© Corriere del Ticino, 12.04.2022
Storie d’amore e di musica nella Napoli del Settecento
NARRATIVA / Un inedito ritratto della città partenopea nel periodo in cui era l’incontrastata capitale europea delle arti e della cultura al centro del delicato e intenso romanzo di Rosario Vitale «Sant’Onofrio e la contessa»
Di Mauro Rossi
È un tuffo in una Napoli che non siamo soliti considerarequello proposto dal pugliese Rosario Vitale nel romanzo Sant’Onofrio e la contessa, edito da Gabriele Capelli. È la Napoli della prima metà del XVIII secolo, capitale del Regno delle Due Sicilie ma soprattutto principale centro culturale e artistico europeo: una città aperta e cosmopolita in cui usi e tradizioni più diverse convivono pacificamente e all’interno della quale anche le barriere sociali non rappresentano un ostacolo invalicabile.

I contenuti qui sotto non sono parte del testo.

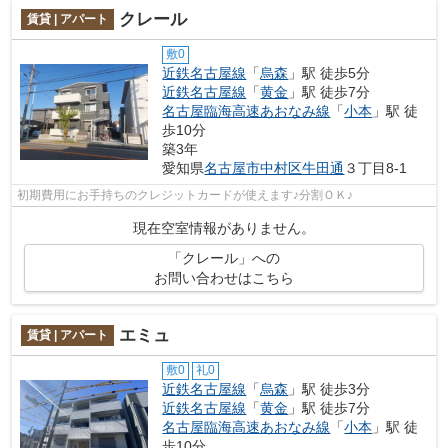
クレール
賃貸 | アパート
敷0
近鉄名古屋線
「
烏森
」駅 徒歩5分
近鉄名古屋線
「
黄金
」駅 徒歩7分
名古屋臨海高速あおなみ線
「
小本
」駅 徒
歩10分
築3年
愛知県
名古屋市中村区
牛田通
３丁目8-1
初期費用にお手持ちのクレジットカードが使えます♪分割ＯＫ♪
現在空室情報がありません。
「クレール」への
お問い合わせはこちら
エミュ
賃貸 | アパート
敷0
礼0
近鉄名古屋線
「
烏森
」駅 徒歩3分
近鉄名古屋線
「
黄金
」駅 徒歩7分
名古屋臨海高速あおなみ線
「
小本
」駅 徒
歩10分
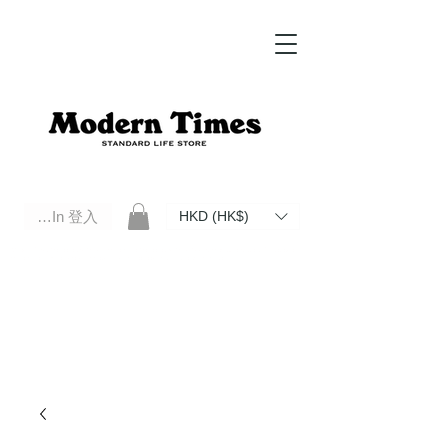
Log In 登入
HKD (HK$)
Modern Times Standard Life Store | Hong Kong Standard Life Store Selects High Quality Daily Tools based in
Hong Kong. Official retailer of Roberu, Anchor Bridge, Filson, Claustrum, F/CE.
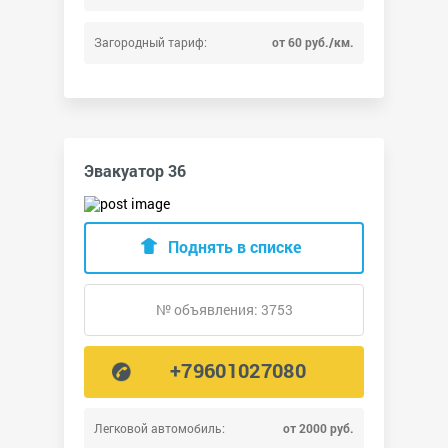
Загородный тариф:
от 60 руб./км.
Эвакуатор 36
Поднять в списке
№ объявления: 3753
+79601027080
Легковой автомобиль:
от 2000 руб.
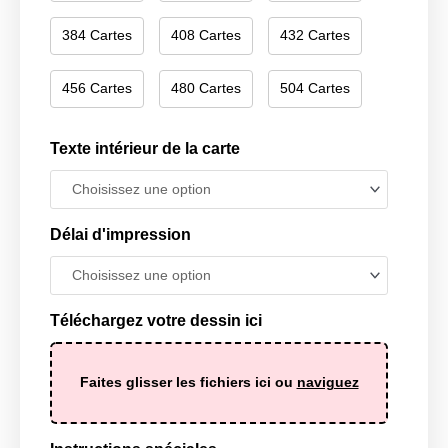
384 Cartes
408 Cartes
432 Cartes
456 Cartes
480 Cartes
504 Cartes
Texte intérieur de la carte
Délai d'impression
Téléchargez votre dessin ici
Faites glisser les fichiers ici ou
naviguez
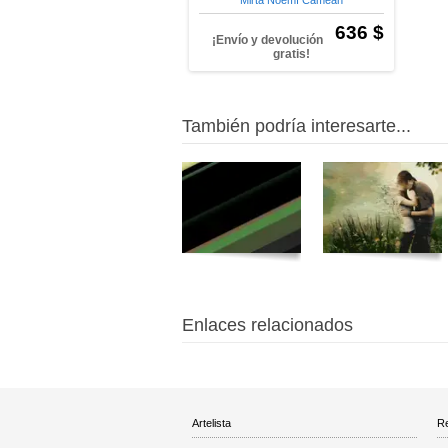
Mirta Noemí Cameán
636 $
¡Envío y devolución
gratis!
También podría interesarte...
Enlaces relacionados
Artelista
Re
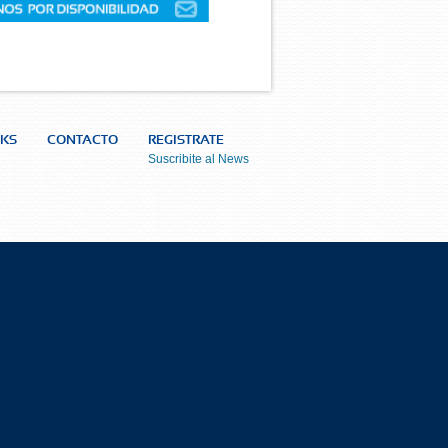
NKS
CONTACTO
REGISTRATE
Suscribite al News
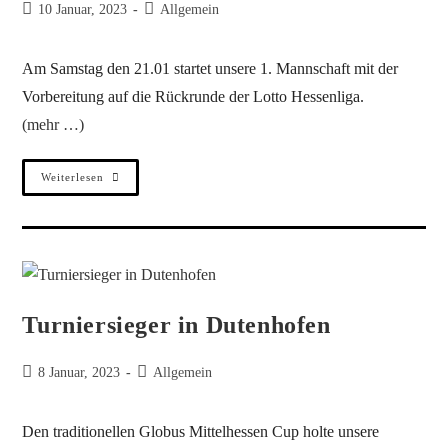
10 Januar, 2023
Allgemein
Am Samstag den 21.01 startet unsere 1. Mannschaft mit der
Vorbereitung auf die Rückrunde der Lotto Hessenliga.
(mehr …)
Weiterlesen
Turniersieger in Dutenhofen
8 Januar, 2023
Allgemein
Den traditionellen Globus Mittelhessen Cup holte unsere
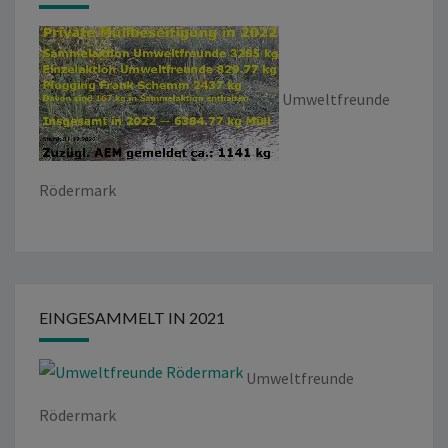
Umweltfreunde
Rödermark
EINGESAMMELT IN 2021
Umweltfreunde
Rödermark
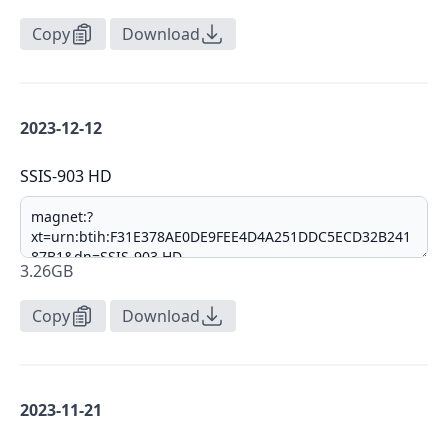
Copy
Download
2023-12-12
SSIS-903 HD
3.26GB
Copy
Download
2023-11-21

Ed è in questo scenario, tra personaggi e situazioni reali e di fantasia, che Vitale ambiente la vicenda del diciassettenne Rodolfo Pimi degli Esposti, ricco e talentuoso rampollo di una famiglia paraguaiana di chiare origini italiche il quale, desideroso di migliorare il suo bagaglio musicale, decide di trasferirsi dal natio «Stato dei gesuiti» nella città «con la miglior tradizione musicale al mondo», Napoli appunto. Lì viene accolto dal Conservatorio di Sant’Onofrio a Porta Capuana (all’epoca una delle principali scuole di musica partenopee che accoglieva anche giovani dotati provenienti dalle classe più umili e numerosi allievi castrati) dove grazie alle sue doti entra nelle grazie del direttore, il severo ma nel contempo aperto e innovativo Francesco Durante (personaggio realmente esistito, già pupillo di Alessandro Scarlatti nonché tra le figure chiave della scena musicale europea del suo tempo) e dove stringe una solida amicizia con il giovanissimo Carmine, una cadetto che dopo aver rifiutato la carriera militare ed ecclesiastica, è stato castrato e «riconvertito» alla musica dalla famiglia. Il più importante incontro di Rodolfo a Napoli è tuttavia il primo: quello con la giovanissima Natalia, una ragazzetta poverissima, da lui incrociata appena sbarcato dalla nave e che si guadagna da vivere raccontando storie ai passanti (una «contessa », appunto). Tra i due, pur tra molte difficoltà iniziali dovute ad una certa diffidenza da parte di lei («Vesti strano, parli strano», è il primo commento di Natalia al primo incontro con Rodolfo) nasce dapprima una tenera amicizia che poi, nel breve volgere di poco tempo si trasforma in una relazione sentimentale che si concretizza quando i due vengono invitati all’inaugurazione del Teatro San Carlo dove, grazie al Maestro Durante, hanno modo di conoscere un altro celebre compositore, Domenico Sarro, nonché un alto esponente della nobiltà partenopea, il principe di Sansevero Raimondo di Sangro. Quando la storia d’amore dei due giovani e la carriera musicale di Rodolfo sembrano avviate a un lieto fine il destino, tuttavia, interviene scombinando completamente le carte sul tavolo, regalando al lettore un finale malinconico e spiazzante.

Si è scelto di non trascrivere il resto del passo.